((

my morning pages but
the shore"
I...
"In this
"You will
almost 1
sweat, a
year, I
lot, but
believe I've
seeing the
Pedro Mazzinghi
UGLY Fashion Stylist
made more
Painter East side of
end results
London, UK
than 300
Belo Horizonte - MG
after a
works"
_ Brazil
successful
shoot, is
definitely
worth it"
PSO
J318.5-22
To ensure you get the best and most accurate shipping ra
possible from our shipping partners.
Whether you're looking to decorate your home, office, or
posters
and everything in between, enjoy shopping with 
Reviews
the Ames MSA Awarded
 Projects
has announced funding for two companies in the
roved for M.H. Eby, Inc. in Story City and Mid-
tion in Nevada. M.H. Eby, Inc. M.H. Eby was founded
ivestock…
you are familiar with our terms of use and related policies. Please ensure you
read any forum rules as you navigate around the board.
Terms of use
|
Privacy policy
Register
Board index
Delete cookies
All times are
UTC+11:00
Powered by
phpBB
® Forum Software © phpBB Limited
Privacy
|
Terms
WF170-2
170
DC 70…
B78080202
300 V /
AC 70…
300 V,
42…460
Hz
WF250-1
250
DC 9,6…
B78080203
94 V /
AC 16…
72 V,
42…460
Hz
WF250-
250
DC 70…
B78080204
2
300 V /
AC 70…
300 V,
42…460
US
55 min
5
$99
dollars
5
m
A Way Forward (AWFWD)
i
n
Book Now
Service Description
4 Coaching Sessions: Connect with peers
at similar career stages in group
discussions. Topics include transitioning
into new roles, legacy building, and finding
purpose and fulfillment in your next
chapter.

))

■ What is being asked ■
Retype the entries one by one, exactly.

■ Your solution ■
my morning pages but
the shore"
I...
"In this
"You will
almost 1
sweat, a
year, I
lot, but
believe I've
seeing the
Pedro Mazzinghi
UGLY Fashion Stylist
made more
Painter East side of
end results
London, UK
than 300
Belo Horizonte - MG
after a
works"
_ Brazil
successful
shoot, is
definitely
worth it"
PSO
J318.5-22
To ensure you get the best and most accurate shipping ra
possible from our shipping partners.
Whether you're looking to decorate your home, office, or
posters
and everything in between, enjoy shopping with 
Reviews
the Ames MSA Awarded
 Projects
has announced funding for two companies in the
roved for M.H. Eby, Inc. in Story City and Mid-
tion in Nevada. M.H. Eby, Inc. M.H. Eby was founded
ivestock…
you are familiar with our terms of use and related policies. Please ensure you
read any forum rules as you navigate around the board.
Terms of use
|
Privacy policy
Register
Board index
Delete cookies
All times are
UTC+11:00
Powered by
phpBB
® Forum Software © phpBB Limited
Privacy
|
Terms
WF170-2
170
DC 70…
B78080202
300 V /
AC 70…
300 V,
42…460
Hz
WF250-1
250
DC 9,6…
B78080203
94 V /
AC 16…
72 V,
42…460
Hz
WF250-
250
DC 70…
B78080204
2
300 V /
AC 70…
300 V,
42…460
US
55 min
5
$99
dollars
5
m
A Way Forward (AWFWD)
i
n
Book Now
Service Description
4 Coaching Sessions: Connect with peers
at similar career stages in group
discussions. Topics include transitioning
into new roles, legacy building, and finding
purpose and fulfillment in your next
chapter.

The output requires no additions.